Nel giugno 1797 il fallace vento libertario della Rivoluzione francese era giunto anche a Genova ponendo fine alla gloriosa Repubblica marinara per far posto all’effimera Repubblica “Popolare”.
Fu così che il popolo, in preda alla furia distruttrice, rinnegò i simboli della secolare oligarchia nobiliare, cancellando ogni traccia dell’odiata aristocrazia.
Vennero soppressi tutti i titoli regali, feudali e nobiliari con conseguente abolizione di stemmi, insegne e di tutta la simbologia araldica. A causa di questa scellerata disposizione vennero deturpati palazzi e chiese in tutta la Liguria cancellando numerose tracce d’arte e di storia della nostra cultura.
I facinorosi distrussero il libro d’oro della nobiltà, il prezioso registro dei patrizi genovesi, bruciandolo in Piazza Acquaverde sotto uno dei tanti alberi della libertà issati per celebrare la presunta ritrovata autonomia e, soprattutto, la tanto agognata emancipazione. Persino il leggendario Vessillo di San Giorgio subì in quei sciagurati giorni il medesimo nefasto destino. Quello che non erano riusciti a fare nemici d’ogni sorta nel corso dei secoli, fecero i genovesi in pochi giorni.
Come racconta un testimone del tempo non vennero risparmiate nemmeno le statue di Andrea e Giovanni Andrea Doria a poste a protezione dell’ingresso di Palazzo Ducale, da poco per l’occasione, ribattezzato Palazzo Nazionale.
“Al dopo pranzo… in Palazzo si volevano atterrare le statue dei due Doria. Non bastò ad evitarlo né l’intervento del colonnello Menici, né quello del comandante Siri. A forza di funi furono gettate a terra, e rotte, e cancellate le iscrizioni…”
Le teste mozzate dai busti e parti delle gambe furono trascinate e poste a basamento dell’albero della libertà predisposto davanti al novello (nel nome) Palazzo Nazionale.
La folla non contenta pretese anche gli abbigliamenti da cerimonia del Doge, abiti, gioielli e oggetti dall’incommensurabile valore storico: la portantina, l’urna del seminario (il marchingegno utilizzato per l’estrazione semestrale dei magistrati), troni, arredi e simboli saccheggiati dalla sala del Minor Consiglio.

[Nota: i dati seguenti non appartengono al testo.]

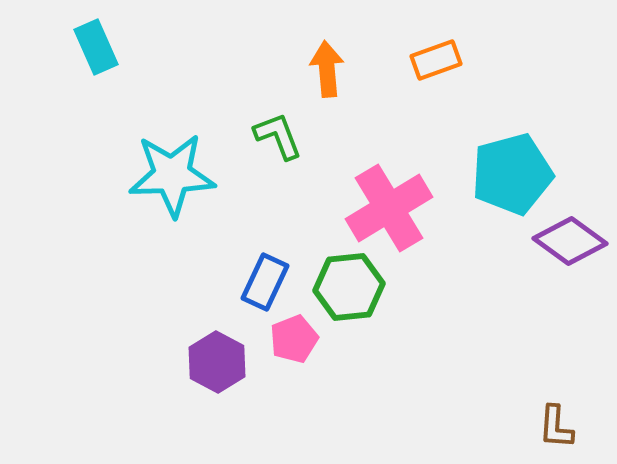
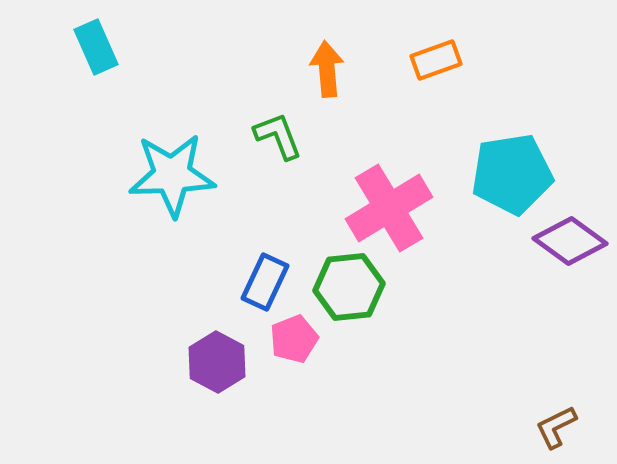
cyan pentagon: rotated 6 degrees clockwise
brown L-shape: rotated 60 degrees clockwise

La sera stessa dei tumultuosi avvenimenti Napoleone venne informato dell’accaduto dal Faipoult, suo rappresentante in città e, nonostante la comprensibile soddisfazione per l’ardore rivoluzionario dimostrato ai suoi futuri sudditi, rimase sinceramente dispiaciuto e scrisse una lettera di biasimo al governo provvisorio:
“Citoyens, j’apprende avec le plus grand déplaisir que dans un moment de chaleur l’on a renversé l statue d’André Doria. André Doria fut grnd marin, et homme d’état; l’aristocratie était la liberté de son temps. L’Europe entière envie à votre ville le précieux avantage d’avoir donné le jour à cet homme célèbre. Vous vous empresserez, je n’en doute pas, à relever sa statue. Je vous prie de vouloir m’enscrire pour supporter une partie des Frais que cela occasionnerà, et que je désire partager avec les citoyens les plus zelés pour la gloire et pour le bonheur de votre patrie. Je vous prie de me croire avec les sentiments de consideration avec lesqueis, je suis, Bonaparte”.
Il Faipoult stesso e Luigi Crovetto, membro di spicco del nuovo governo, riuscirono a dissuadere con pragmatiche motivazioni politiche (troppo difficile dissociare i Doria dal regime aristocratico nella mente ormai invasata dei genovesi) Napoleone dal suo nobile proposito e l’argomento delle statue finì nel dimenticatoio.
La statua di Andrea era stata scolpita da Angelo Montorsoli, quella di Giovanni Andrea da Taddeo Carlone due straordinari artisti a cui i Doria avevano commissionato opere nella chiesa di San Matteo e nella Villa del Principe.
Per fortuna alcune parti superstiti sono state salvate, recuperate e alloggiate presso il Museo di S. Agostino. Dal 2010, dopo accurato restauro, sono tornate nella loro casa di Palazzo Ducale dove, collocate sul ballatoio al termine della prima rampa di scale che conduce ai piani superiori, hanno ripreso il loro compito di custodi della nostra storia.